=== Aim of the task ===
For each line below with the word "Sneakersy", write out a copy.

=== Entries shown ===
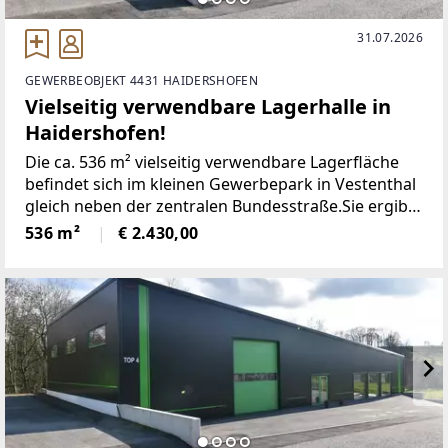
31.07.2026
GEWERBEOBJEKT 4431 HAIDERSHOFEN
Vielseitig verwendbare Lagerhalle in
Haidershofen!
Die ca. 536 m² vielseitig verwendbare Lagerfläche
befindet sich im kleinen Gewerbepark in Vestenthal
gleich neben der zentralen Bundesstraße.Sie ergibt
sich aus ca. 436 m² Lagerhalle mit zusätzlich ca. 100
536 m²
€ 2.430,00
m² Kleinmateriallager (ca. 80 Kg/m²)Durch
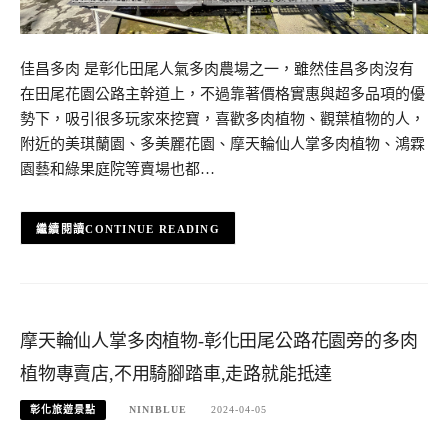
佳昌多肉 是彰化田尾人氣多肉農場之一，雖然佳昌多肉沒有
在田尾花園公路主幹道上，不過靠著價格實惠與超多品項的優
勢下，吸引很多玩家來挖寶，喜歡多肉植物、觀葉植物的人，
附近的美琪蘭園、多美麗花園、摩天輪仙人掌多肉植物、鴻霖
園藝和綠果庭院等賣場也都…
CONTINUE READING
摩天輪仙人掌多肉植物-彰化田尾公路花園旁的多肉
植物專賣店,不用騎腳踏車,走路就能抵達
彰化旅遊景點
NINIBLUE
2024-04-05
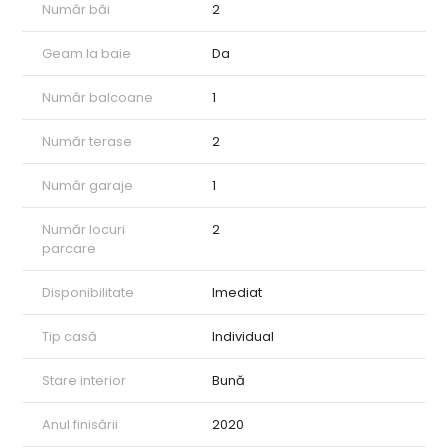
Număr băi
2
Geam la baie
Da
Număr balcoane
1
Număr terase
2
Număr garaje
1
Număr locuri
2
parcare
Disponibilitate
Imediat
Tip casă
Individual
Stare interior
Bună
Anul finisării
2020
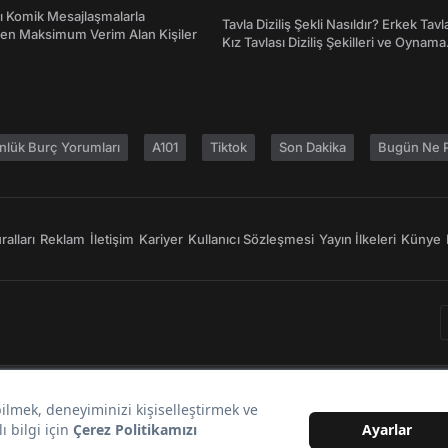
Atasözleri ve Anlamları
rı Komik Mesajlaşmalarla
Tavla Diziliş Şekli Nasıldır? Erkek Tavl
den Maksimum Verim Alan Kişiler
Kız Tavlası Diziliş Şekilleri ve Oynama
Yönleri
nlük Burç Yorumları
A101
Tiktok
Son Dakika
Bugün Ne P
alları
Reklam
İletişim
Kariyer
Kullanıcı Sözleşmesi
Yayın İlkeleri
Künye
Bir
markasıdır.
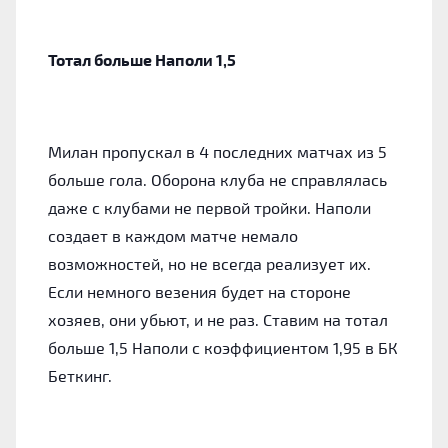
Тотал больше Наполи 1,5
Милан пропускал в 4 последних матчах из 5
больше гола. Оборона клуба не справлялась
даже с клубами не первой тройки. Наполи
создает в каждом матче немало
возможностей, но не всегда реализует их.
Если немного везения будет на стороне
хозяев, они убьют, и не раз. Ставим на тотал
больше 1,5 Наполи с коэффициентом 1,95 в БК
Беткинг.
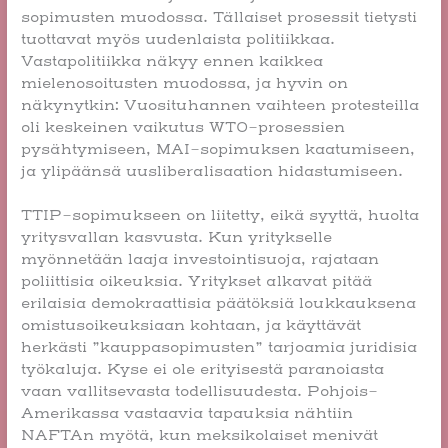
sopimusten muodossa. Tällaiset prosessit tietysti
tuottavat myös uudenlaista politiikkaa.
Vastapolitiikka näkyy ennen kaikkea
mielenosoitusten muodossa, ja hyvin on
näkynytkin: Vuosituhannen vaihteen protesteilla
oli keskeinen vaikutus WTO-prosessien
pysähtymiseen, MAI-sopimuksen kaatumiseen,
ja ylipäänsä uusliberalisaation hidastumiseen.
TTIP-sopimukseen on liitetty, eikä syyttä, huolta
yritysvallan kasvusta. Kun yritykselle
myönnetään laaja investointisuoja, rajataan
poliittisia oikeuksia. Yritykset alkavat pitää
erilaisia demokraattisia päätöksiä loukkauksena
omistusoikeuksiaan kohtaan, ja käyttävät
herkästi ”kauppasopimusten” tarjoamia juridisia
työkaluja. Kyse ei ole erityisestä paranoiasta
vaan vallitsevasta todellisuudesta. Pohjois-
Amerikassa vastaavia tapauksia nähtiin
NAFTAn myötä, kun meksikolaiset menivät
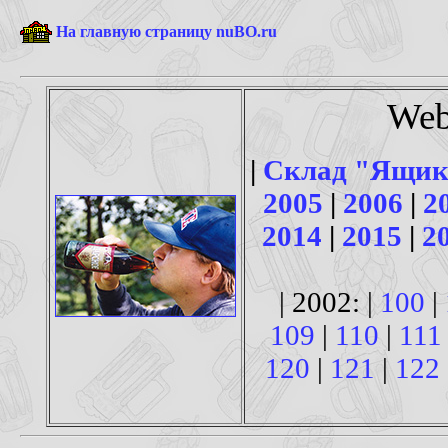
На главную страницу nuBO.ru
Web
|
Склад "Ящик
2005
|
2006
|
2
2014
|
2015
|
2
| 2002: |
100
|
109
|
110
|
111
120
|
121
|
122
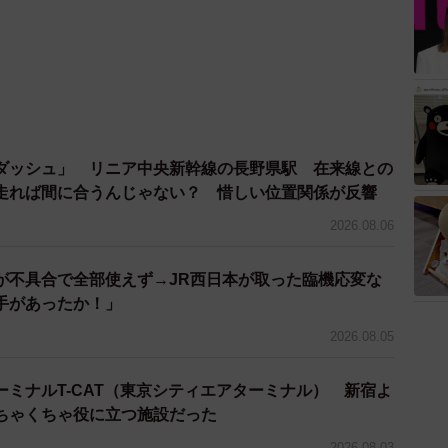
ダッシュ」 リニア中央新幹線の長野県駅 在来線との
走れば間に合うんじゃない？ 惜しい位置関係が反響
2026.08.06
が不具合で全部使えず→JR西日本が取った臨機応変な
手があったか！」
2026.08.05
ミナルT-CAT（東京シティエアターミナル） 新宿よ
ちゃくちゃ役に立つ施設だった
2026.08.03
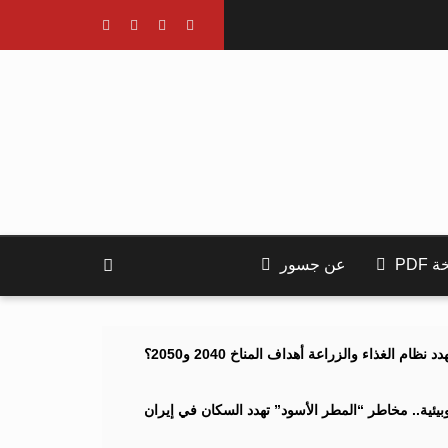
PDF
عن جسور
ام الغذاء والزراعة أهداف المناخ 2040 و2050؟
ئية.. مخاطر “المطر الأسود” تهدد السكان في إيران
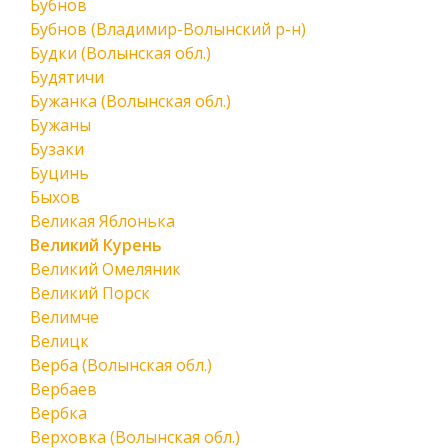
Бубнов
Бубнов (Владимир-Волынский р-н)
Будки (Волынская обл.)
Будятичи
Бужанка (Волынская обл.)
Бужаны
Бузаки
Буцинь
Быхов
Великая Яблонька
Великий Курень
Великий Омеляник
Великий Порск
Велимче
Велицк
Верба (Волынская обл.)
Вербаев
Вербка
Верховка (Волынская обл.)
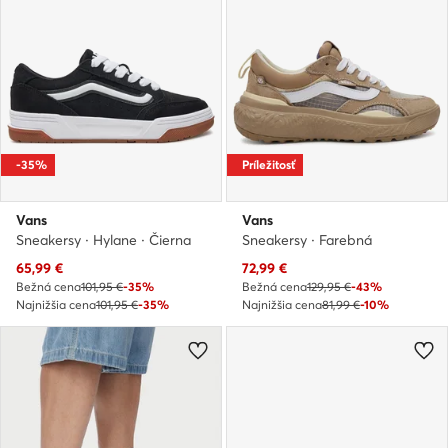
-35%
Príležitosť
Vans
Vans
Sneakersy · Hylane · Čierna
Sneakersy · Farebná
Aktuálna cena
Aktuálna cena
65,99
€
72,99
€
Bežná cena
101,95 €
-35%
Bežná cena
129,95 €
-43%
Najnižšia cena
101,95 €
-35%
Najnižšia cena
81,99 €
-10%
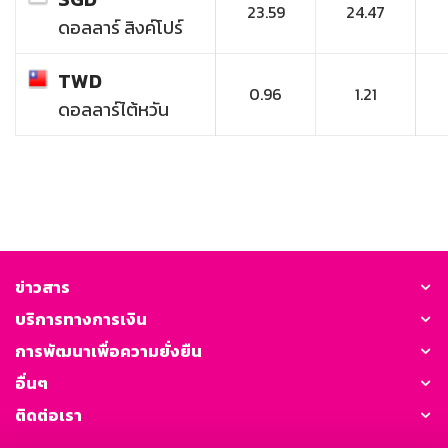
23.59
24.47
ดอลลาร์ สิงค์โปร์
TWD
0.96
1.21
ดอลลาร์ไต้หวัน
ข่าวสาร
บริการทางการเงิน
การพัฒนาเพื่อความยั่งยืน
อื่นๆ
ติดต่อเรา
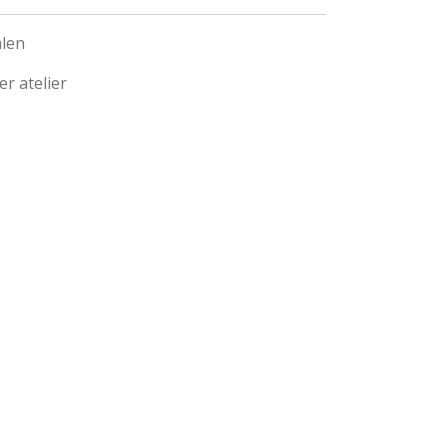
alen
r atelier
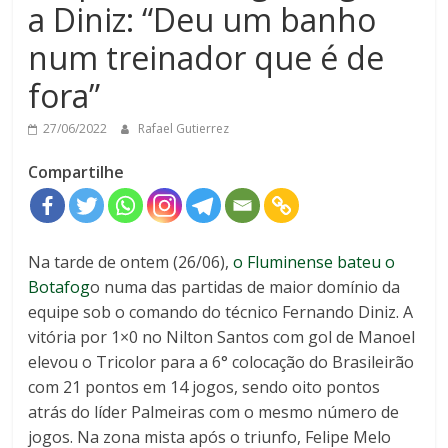
a Diniz: “Deu um banho
num treinador que é de
fora”
27/06/2022
Rafael Gutierrez
Compartilhe
Na tarde de ontem (26/06),
o Fluminense bateu o
Botafog
o numa das partidas de maior domínio da
equipe sob o comando do técnico Fernando Diniz. A
vitória por 1×0 no Nilton Santos com gol de Manoel
elevou o Tricolor para a 6° colocação do Brasileirão
com 21 pontos em 14 jogos, sendo oito pontos
atrás do líder Palmeiras com o mesmo número de
jogos. Na zona mista após o triunfo, Felipe Melo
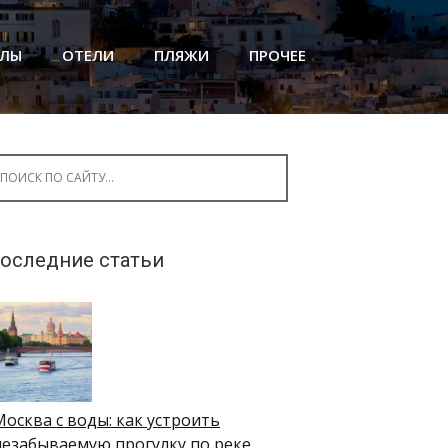
АЛЫ
ОТЕЛИ
ПЛЯЖИ
ПРОЧЕЕ
arch for:
оследние статьи
Москва с воды: как устроить
незабываемую прогулку по реке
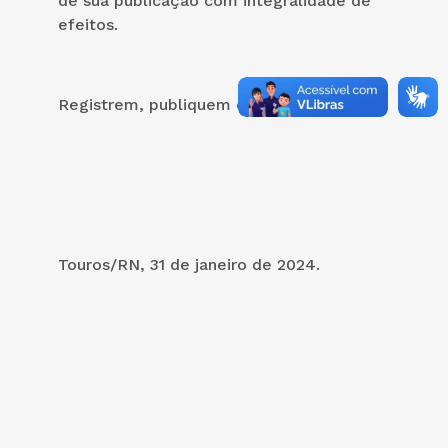
de sua publicação com integralidade de
efeitos.
Registrem, publiquem e Cumpram.
Touros/RN, 31 de janeiro de 2024.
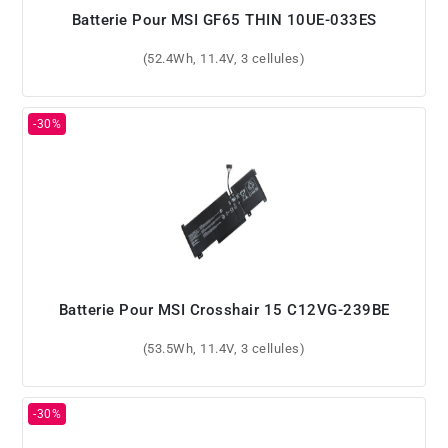
Batterie Pour MSI GF65 THIN 10UE-033ES
(52.4Wh, 11.4V, 3 cellules)
Batterie Pour MSI Crosshair 15 C12VG-239BE
(53.5Wh, 11.4V, 3 cellules)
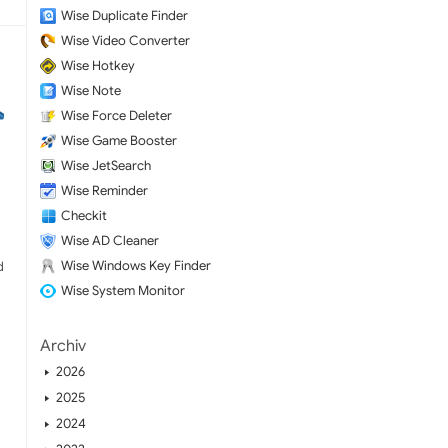
Wise Duplicate Finder
Wise Video Converter
Wise Hotkey
Wise Note
Wise Force Deleter
Wise Game Booster
Wise JetSearch
Wise Reminder
Checkit
Wise AD Cleaner
Wise Windows Key Finder
d
Wise System Monitor
Archiv
2026
2025
2024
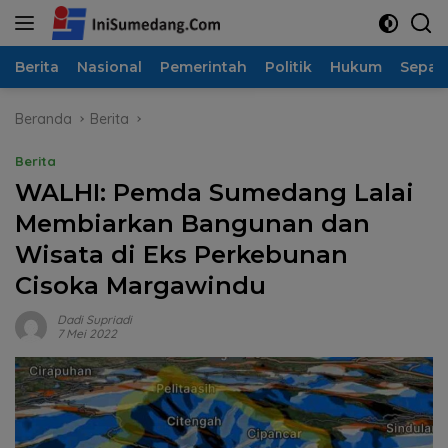
Langsung
ke
konten
Berita
Nasional
Pemerintah
Politik
Hukum
Sepak
Beranda
Berita
Berita
WALHI: Pemda Sumedang Lalai
Membiarkan Bangunan dan
Wisata di Eks Perkebunan
Cisoka Margawindu
Dadi Supriadi
7 Mei 2022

=== Answer for this exercise ===
Sneakersy · Hylane · Čierna
Sneakersy · Farebná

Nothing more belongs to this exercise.